The report says Israel’s aging population is growing fast, with about 1.2 million residents aged 65 and older at the end of 2024, or roughly 13% of the population, and about 2 million expected by 2050, around 15%. Englman examined government preparedness, long-term-care insurance, the health system, and welfare for older adults, in cooperation with auditors from several countries. He found that the share of elderly people receiving long-term-care benefits among old-age pension recipients has risen from about 16% to 30% since the 2018 reform, compared with an OECD average of 15%.
According to the report, the number of long-term-care beneficiaries jumped from about 180,000 before the reform to 392,000 today, while annual additional cost has climbed to about 14 billion shekels, far above the Treasury’s original estimate of 1.3 billion shekels. That pushed the National Insurance actuarial deficit higher and brought the fund’s depletion date forward by 6.3 years. Englman said the system relied too heavily on document-based assessments, which approved claims at a higher rate than in-person checks, and estimated that a lower-benefit gap versus health-fund assessments costs about 9.5 billion shekels a year.

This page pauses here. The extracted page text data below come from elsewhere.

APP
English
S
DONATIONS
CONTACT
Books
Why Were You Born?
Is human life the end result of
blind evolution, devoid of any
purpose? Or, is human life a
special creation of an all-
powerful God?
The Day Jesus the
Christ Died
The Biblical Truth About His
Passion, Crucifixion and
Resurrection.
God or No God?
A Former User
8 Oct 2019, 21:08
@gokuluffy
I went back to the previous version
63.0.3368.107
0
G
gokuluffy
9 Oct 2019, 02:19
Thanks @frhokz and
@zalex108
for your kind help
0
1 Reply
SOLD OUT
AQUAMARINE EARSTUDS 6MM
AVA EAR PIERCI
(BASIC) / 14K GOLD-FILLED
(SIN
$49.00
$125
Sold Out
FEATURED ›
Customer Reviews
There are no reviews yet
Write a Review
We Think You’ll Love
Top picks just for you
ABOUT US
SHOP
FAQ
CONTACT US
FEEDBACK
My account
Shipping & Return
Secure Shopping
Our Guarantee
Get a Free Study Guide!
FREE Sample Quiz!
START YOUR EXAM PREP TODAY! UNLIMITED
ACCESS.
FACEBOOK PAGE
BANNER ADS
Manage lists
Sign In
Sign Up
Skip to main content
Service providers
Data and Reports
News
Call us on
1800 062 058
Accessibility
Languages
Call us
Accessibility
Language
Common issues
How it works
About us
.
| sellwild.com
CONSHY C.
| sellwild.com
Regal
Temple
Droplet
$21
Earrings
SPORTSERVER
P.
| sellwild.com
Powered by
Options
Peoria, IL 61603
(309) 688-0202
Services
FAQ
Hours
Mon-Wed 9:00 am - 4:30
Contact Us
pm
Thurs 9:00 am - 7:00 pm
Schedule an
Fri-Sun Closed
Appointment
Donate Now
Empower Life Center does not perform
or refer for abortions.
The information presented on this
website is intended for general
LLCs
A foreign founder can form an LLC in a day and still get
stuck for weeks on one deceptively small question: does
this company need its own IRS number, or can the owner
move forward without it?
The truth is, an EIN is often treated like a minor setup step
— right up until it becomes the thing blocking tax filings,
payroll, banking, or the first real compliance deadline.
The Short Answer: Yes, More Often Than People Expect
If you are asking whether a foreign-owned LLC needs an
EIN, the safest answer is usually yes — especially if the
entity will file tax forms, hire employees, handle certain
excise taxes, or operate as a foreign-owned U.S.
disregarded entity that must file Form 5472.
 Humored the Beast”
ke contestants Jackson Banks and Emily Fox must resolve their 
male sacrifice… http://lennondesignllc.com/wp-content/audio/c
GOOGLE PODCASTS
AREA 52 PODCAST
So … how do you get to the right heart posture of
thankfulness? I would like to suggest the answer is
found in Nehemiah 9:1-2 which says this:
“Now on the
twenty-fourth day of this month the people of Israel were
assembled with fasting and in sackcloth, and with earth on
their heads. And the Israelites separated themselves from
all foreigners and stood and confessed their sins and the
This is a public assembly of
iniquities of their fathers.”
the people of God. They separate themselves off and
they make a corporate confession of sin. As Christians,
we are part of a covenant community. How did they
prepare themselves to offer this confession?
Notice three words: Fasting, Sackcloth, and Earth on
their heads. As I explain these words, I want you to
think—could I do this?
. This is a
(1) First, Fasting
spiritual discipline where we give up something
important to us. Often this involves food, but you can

The report also says the government has failed to hold the required annual discussion on National Insurance stability, the ministry of health has not delivered an operational multi-year plan for aging, and Israel still faces a chronic shortage of geriatricians. It found that 77% of people aged 60 to 75 had not prepared for retirement, that 82% of older adults who want to volunteer have not been exposed to relevant information, and that about one-third feel lonely while most were never asked about it by professionals. Englman called proper support for older adults a “moral and ethical duty” and urged a national, funded, multi-year plan, a clear lead authority, stronger prevention, and immediate stabilization of long-term care insurance.